Magné N, Fischel JL, Tiffon C, Formento P, Dubreuil A, Renée N, Formento JL, Francoual M, Ciccolini J, Etienne MC, Milano G - Br. J. Cancer (2003)

Bottom Line: ZD1839 alone induced accumulation of cells in the G0/G1 phase of the cell cycle at 24 h accompanied by a concomitant increase in p21, p27 and Bax, a significant decrease in Bcl2 and a decrease in Akt phosphorylation.A decrease in DNA-PK was observed at 48 h.ZD1839 alone had no effect on caspase-3 activity, but addition of ZD1839 to cisplatin-5FU led to a significant increase in caspase-3 activity at 96 h.

View Article: PubMed Central - PubMed

Affiliation: Centre Antoine Lacassagne, Oncopharmacology Unit, 33, Avenue de Valombrose, 06189, Nice cedex 2, France.

ABSTRACT
ZD1839 ('Iressa'), an orally active, selective epidermal growth factor receptor (EGFR) tyrosine kinase inhibitor, is currently being investigated in clinical trials as a treatment for cancer. 'Iressa' is a trademark of the AstraZeneca group of companies.
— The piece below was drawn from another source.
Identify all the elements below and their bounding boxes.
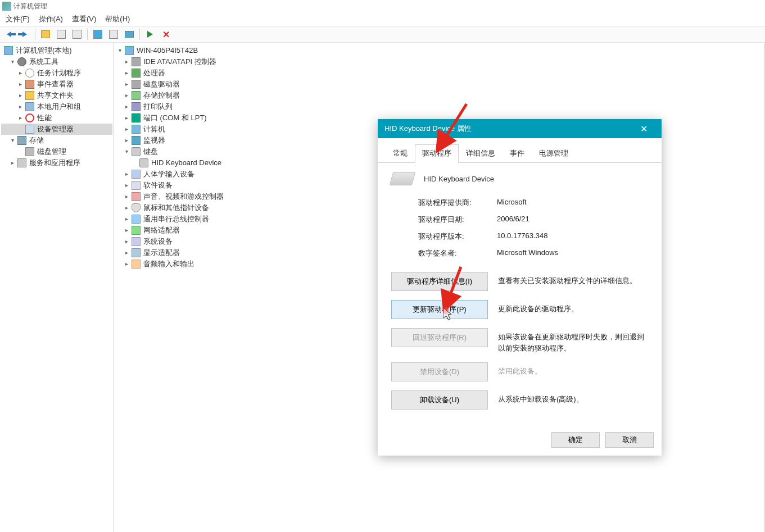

We have previously demonstrated a synergistic interaction between ZD1839 and cisplatin/5-fluorouracil (5FU) in CAL33, a human head and neck cancer cell line that markedly expresses EGFR. This study examined the effects of this drug combination on the cell cycle, cell cycle regulators, apoptosis-related factors, EGFR-related signalling and DNA repair in CAL33 cells. The cells were incubated with ZD1839 alone for 48 h, then cisplatin and 5FU were added. Exposure to the drug combination continued for a further 48 h. ZD1839 alone induced accumulation of cells in the G0/G1 phase of the cell cycle at 24 h accompanied by a concomitant increase in p21, p27 and Bax, a significant decrease in Bcl2 and a decrease in Akt phosphorylation. A decrease in DNA-PK was observed at 48 h. ZD1839 alone had no effect on caspase-3 activity, but addition of ZD1839 to cisplatin-5FU led to a significant increase in caspase-3 activity at 96 h. Thus, ZD1839 affects key cellular pathways controlling cell proliferation, apoptosis and DNA repair. These data provide a rationale to support clinical trials combining ZD1839 and cisplatin-5FU and other protocols that combine EGFR-targeting agents with chemotherapy or radiotherapy.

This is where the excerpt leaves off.